There is a magnitude of evidence to support the claims by Wilks when suggesting that shoulder rehab is more than just external and internal rotation strengthening. The scapula is an area commonly under-functioning in these OH athletes. Kibler describes the importance in scapular function by stating “The scapula’s various roles are concerned with achieving [normal] motions and positions to facilitate the efficient physiology and biomechanics to allow optimum shoulder function. The failure of the scapula to perform these roles causes inefficient physiology and biomechanics and, therefore, inefficient shoulder function. This can cause poor performance and can cause or exacerbate shoulder injury.” By addressing the scapula, this allows the entire shoulder to function as it was designed with maximum efficiency and a greatly reduced risk of injury.
As strongly illustrated in the above article, the kinetic chain and involvement of full body incorporation is also a vital function in returning athletes to sport. McMullen et al., states, “This model illustrates the contribution of the entire body during sport activities rather than focusing on the action of individuals segments. Normal, efficient motion and muscle activation are believed to occur in proximal to distal sequence. This proximal-to-distal sequence should be considered when attempting to restore function via the rehabilitation protocol.” Furthering the evidence for the need for a whole body approach is demonstrated McMullen et al. He states that “Full arm elevation requires full scapular retraction, which requires spinal extension, hip extension, and so on. The large muscles of the hips and trunks thereby help position the thoracic spine to accommodate appropriate scapular motion.” The articles by McMullen help to support the idea of addressing the entire kinetic chain when rehabbing shoulder injuries as does Wilk et al.

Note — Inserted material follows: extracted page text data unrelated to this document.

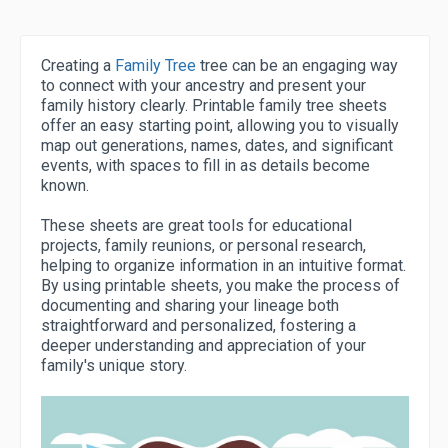
Creating a
Family Tree
tree can be an engaging way
to connect with your ancestry and present your
family history clearly. Printable family tree sheets
offer an easy starting point, allowing you to visually
map out generations, names, dates, and significant
events, with spaces to fill in as details become
known.
These sheets are great tools for educational
projects, family reunions, or personal research,
helping to organize information in an intuitive format.
By using printable sheets, you make the process of
documenting and sharing your lineage both
straightforward and personalized, fostering a
deeper understanding and appreciation of your
family's unique story.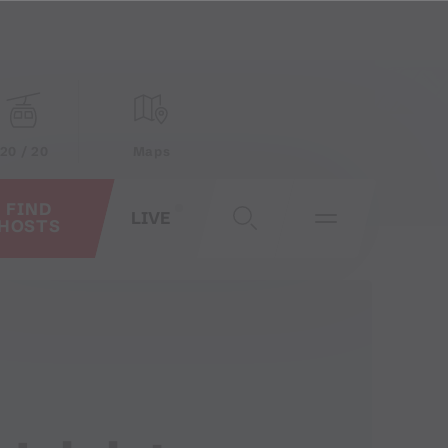
20 / 20
Maps
FIND
LIVE
HOSTS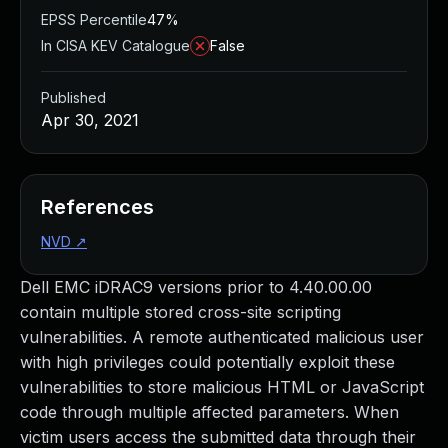
EPSS Percentile
47%
In CISA KEV Catalogue
False
Published
Apr 30, 2021
References
NVD
↗
Dell EMC iDRAC9 versions prior to 4.40.00.00
contain multiple stored cross-site scripting
vulnerabilities. A remote authenticated malicious user
with high privileges could potentially exploit these
vulnerabilities to store malicious HTML or JavaScript
code through multiple affected parameters. When
victim users access the submitted data through their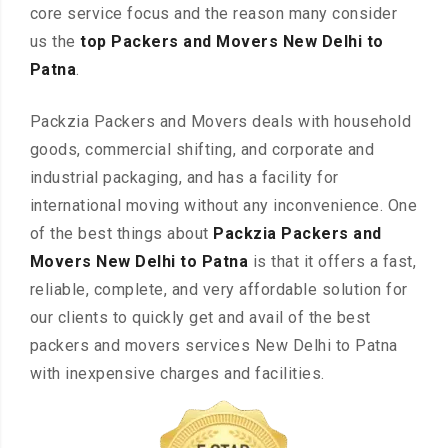
core service focus and the reason many consider
us the
top Packers and Movers New Delhi to
Patna
.
Packzia Packers and Movers deals with household
goods, commercial shifting, and corporate and
industrial packaging, and has a facility for
international moving without any inconvenience. One
of the best things about
Packzia Packers and
Movers New Delhi to Patna
is that it offers a fast,
reliable, complete, and very affordable solution for
our clients to quickly get and avail of the best
packers and movers services New Delhi to Patna
with inexpensive charges and facilities.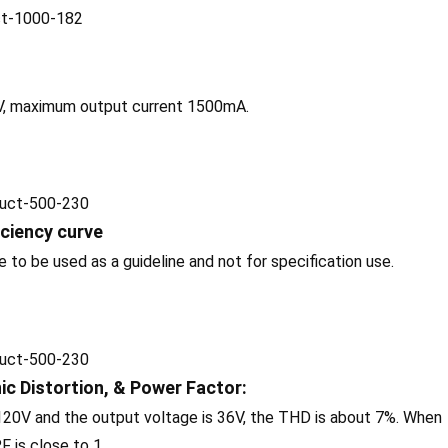
V, maximum output current 1500mA.
iciency curve
o be used as a guideline and not for specification use.
c Distortion, & Power Factor:
 120V and the output voltage is 36V, the THD is about 7%. When
F is close to 1.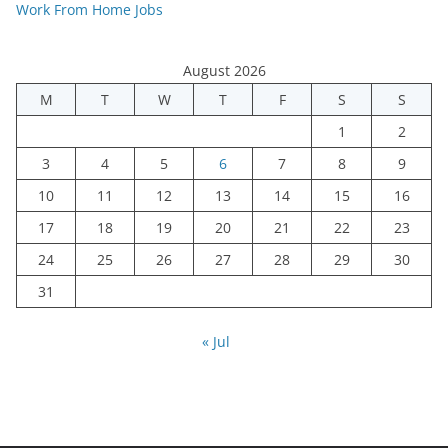
Work From Home Jobs
August 2026
M
T
W
T
F
S
S
1
2
3
4
5
6
7
8
9
10
11
12
13
14
15
16
17
18
19
20
21
22
23
24
25
26
27
28
29
30
31
« Jul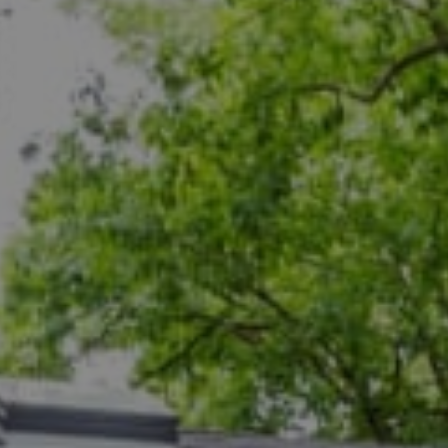
Compass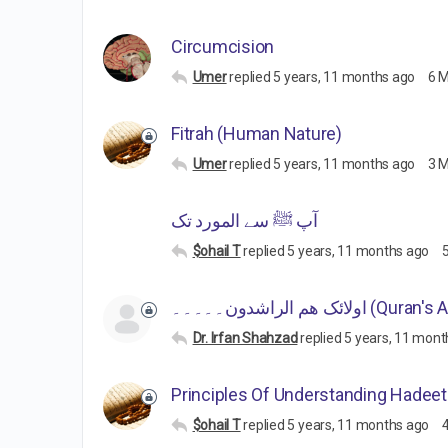
Circumcision
Umer
replied
5 years, 11 months ago
6 
Fitrah (Human Nature)
Umer
replied
5 years, 11 months ago
3 
آپ ﷺ سے المورد تک
$ohail T
replied
5 years, 11 months ago
اولائک ھم الراشدون۔۔۔۔۔ (Q
Dr. Irfan Shahzad
replied
5 years, 11 mont
Principles Of Understanding Hadee
$ohail T
replied
5 years, 11 months ago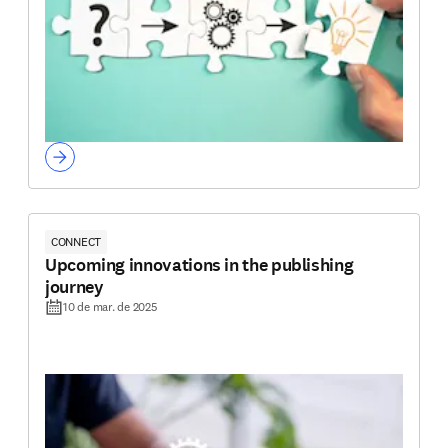
CONNECT
Upcoming innovations in the publishing
journey
10 de mar. de 2025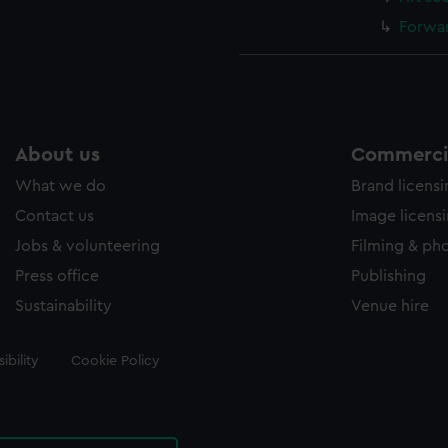
Forwar
About us
Commercia
What we do
Brand licens
Contact us
Image licens
Jobs & volunteering
Filming & ph
Press office
Publishing
Sustainability
Venue hire
ibility
Cookie Policy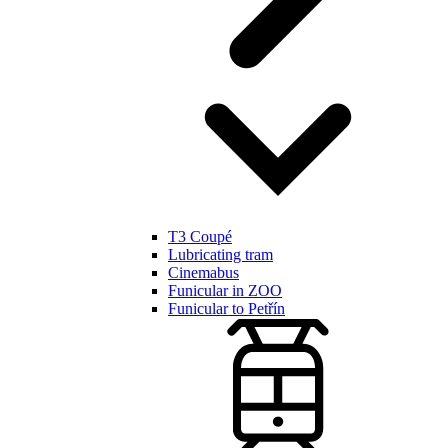
T3 Coupé
Lubricating tram
Cinemabus
Funicular in ZOO
Funicular to Petřín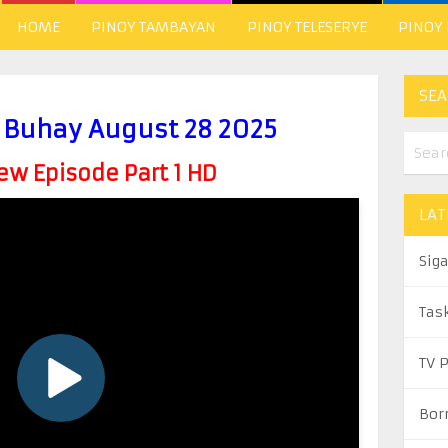
HOME
PINOY TAMBAYAN
PINOY TELESERYE
PINOY
SEA
Buhay August 28 2025
w Episode Part 1 HD
LAT
Sig
Tas
TV 
Bor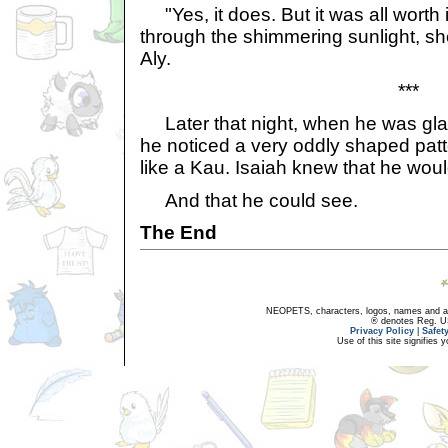
"Yes, it does. But it was all worth i
through the shimmering sunlight, sh
Aly.
***
Later that night, when he was glan
he noticed a very oddly shaped patt
like a Kau. Isaiah knew that he wou
And that he could see.
The End
NEOPETS, characters, logos, names and all
® denotes Reg. US 
Privacy Policy
|
Safet
Use of this site signifies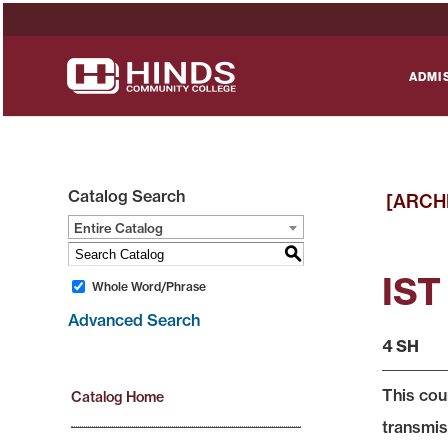
ADMI
Catalog Search
[ARCH
Entire Catalog
S
IST
Whole Word/Phrase
Advanced Search
4 SH
This cou
Catalog Home
transmis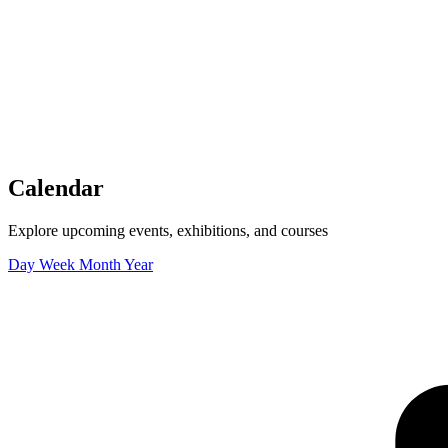
Tickets
Donate
Studio School
Camp Contemporary
Facility Rentals
Shop
Calendar
Explore upcoming events, exhibitions, and courses
Day
Week
Month
Year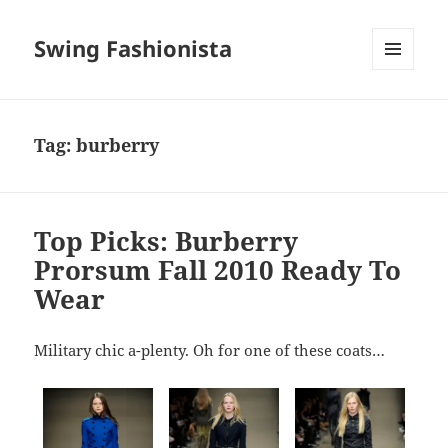
Swing Fashionista
MENU
AND
WIDGETS
Tag:
burberry
Top Picks: Burberry
Prorsum Fall 2010 Ready To
Wear
Military chic a-plenty. Oh for one of these coats…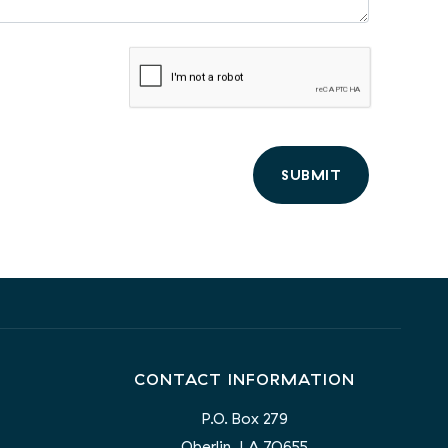
SUBMIT
CONTACT INFORMATION
P.O. Box 279
Oberlin, LA 70655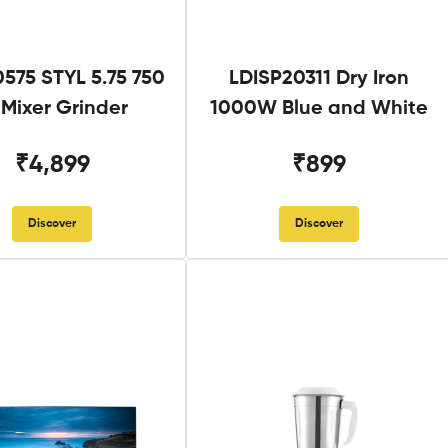
575 STYL 5.75 750
LDISP20311 Dry Iron
Mixer Grinder
1000W Blue and White
₹4,899
₹899
Discover
Discover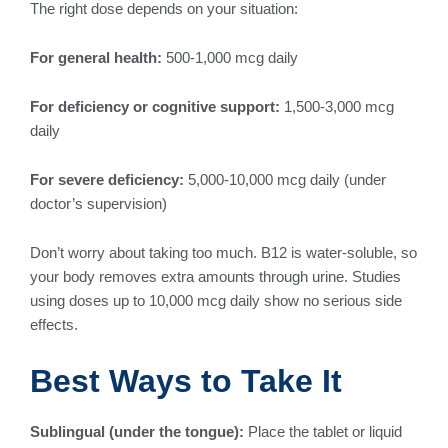
The right dose depends on your situation:
For general health:
500-1,000 mcg daily
For deficiency or cognitive support:
1,500-3,000 mcg
daily
For severe deficiency:
5,000-10,000 mcg daily (under
doctor’s supervision)
Don’t worry about taking too much. B12 is water-soluble, so
your body removes extra amounts through urine. Studies
using doses up to 10,000 mcg daily show no serious side
effects.
Best Ways to Take It
Sublingual (under the tongue):
Place the tablet or liquid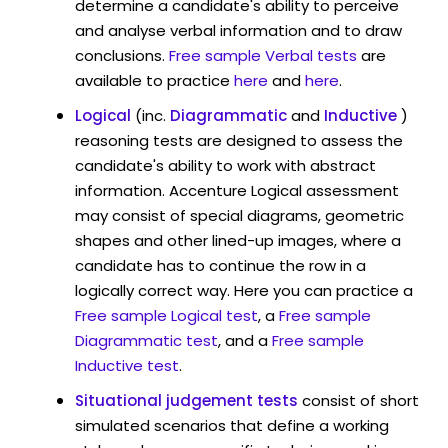
determine a candidate's ability to perceive
and analyse verbal information and to draw
conclusions.
Free sample Verbal tests
are
available to practice
here
and
here
.
Logical
(inc.
Diagrammatic
and
Inductive
)
reasoning tests are designed to assess the
candidate's ability to work with abstract
information. Accenture Logical assessment
may consist of special diagrams, geometric
shapes and other lined-up images, where a
candidate has to continue the row in a
logically correct way. Here you can practice a
Free sample Logical test
, a
Free sample
Diagrammatic test
, and a
Free sample
Inductive test
.
Situational judgement tests
consist of short
simulated scenarios that define a working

As we were taught in PT school, we should not only initially treat the lesion, but look up and down the chain for causal implications to promote return to full function and wellness. Due to the complexity of throwing, a misstep, altered hip mechanics, lack of thoracic rotation can cause altered biomechanics of the shoulder, leaving it susceptible to injury.
- McMullen, J., & Uhl, T. (20n.d.). A Kinetic Chain Approach for Shoulder Rehabilitation. Journal of Athletic Training, 35(3), 329–331.
- Kibler, B. (1998). The Role of the Scapula in Athletic Shoulder Function. The American Journal of Sports Medicine, 26(2).